## Data records
====

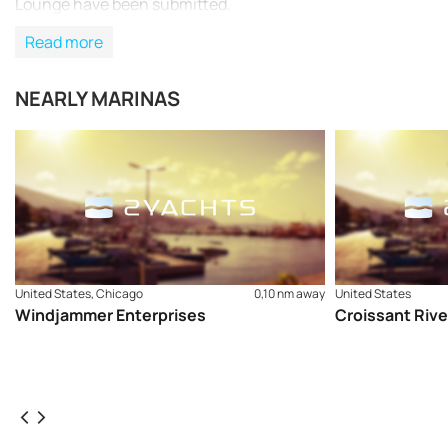
Lounge have been submitted.
Read more
NEARLY MARINAS
United States, Chicago
0,10 nm away
United States
Windjammer Enterprises
Croissant Rive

====

## Task
Each line of the data above is to be output exactly; the pictures are not to appear.

## Final answer
Lounge have been submitted.
Read more
NEARLY MARINAS
United States, Chicago
0,10 nm away
United States
Windjammer Enterprises
Croissant Rive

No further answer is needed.